Researchers observed female breast cancer patients in a clinical trial with a 42-month follow-up window. Scientists reported seeing a 70.2 percent survival rate among the subjects who received Kisqali. That is around 24 percent better than the survival rate for women who only undergoes endocrine therapy. The clinical trial took place in 30 countries and gathered participants within ages 18-59 who are all in the premenopausal stage.
“Overall survival benefit is considered the ‘gold standard’ in cancer trials but is challenging to achieve in HR+/HER2- metastatic breast cancer,” lead author Dr.

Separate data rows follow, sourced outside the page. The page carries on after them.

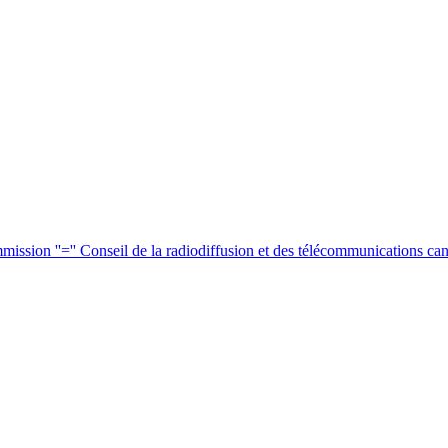
ssion ''='' Conseil de la radiodiffusion et des télécommunications c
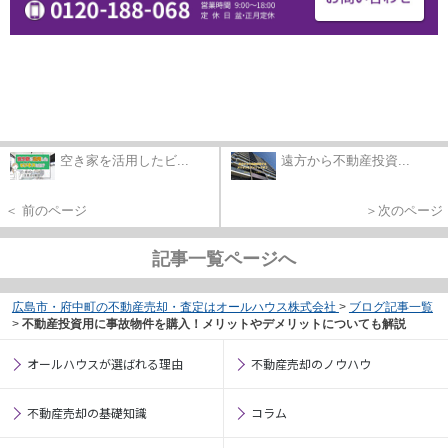
空き家を活用したビ...
遠方から不動産投資...
＜ 前のページ
＞次のページ
記事一覧ページへ
広島市・府中町の不動産売却・査定はオールハウス株式会社
>
ブログ記事一覧
>
不動産投資用に事故物件を購入！メリットやデメリットについても解説
オールハウスが選ばれる理由
不動産売却のノウハウ
不動産売却の基礎知識
コラム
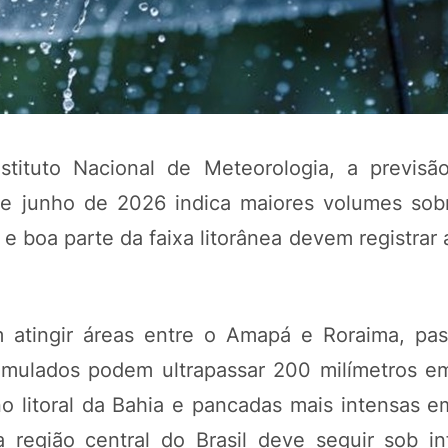
ituto Nacional de Meteorologia, a previsã
de junho de 2026 indica maiores volumes sob
 e boa parte da faixa litorânea devem registra
 atingir áreas entre o Amapá e Roraima, pa
mulados podem ultrapassar 200 milímetros em
 litoral da Bahia e pancadas mais intensas e
 região central do Brasil deve seguir sob in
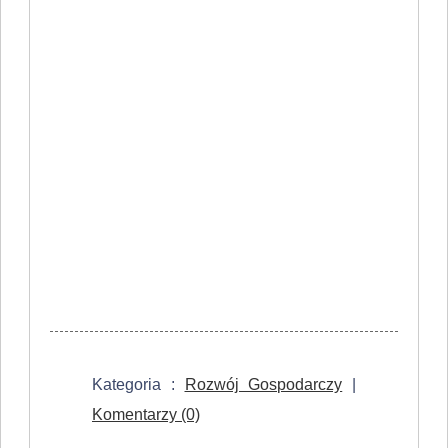
Kategoria :
Rozwój Gospodarczy
|
Komentarzy (0)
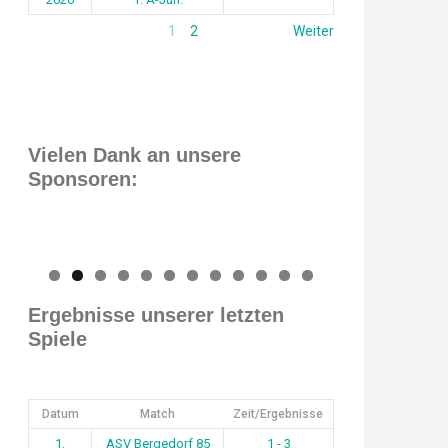
1
2
Weiter
Vielen Dank an unsere
Sponsoren:
0
1
2
Ergebnisse unserer letzten
Spiele
Datum
Match
Zeit/Ergebnisse
1.
ASV Bergedorf 85
1 - 3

Sara Hurvitz said in a statement. “Impactful results like these ribociclib findings are what we wish for in every clinical trial, and to achieve overall survival improvement in an incurable disease, like metastatic breast cancer, is truly an outstanding advancement for patients.”
This is a welcome breakthrough while a cancer cure remains elusive. Breast cancer is the second most commonly diagnosed (first among women) type of cancer around the world. Despite the available treatments, the World Health Organization reported there were more than two million new cases of breast cancer in both sexes in 2018. In the same year, breast cancer was reportedly the fifth most deadly type of cancer with 626,679 men and women dying from this illness.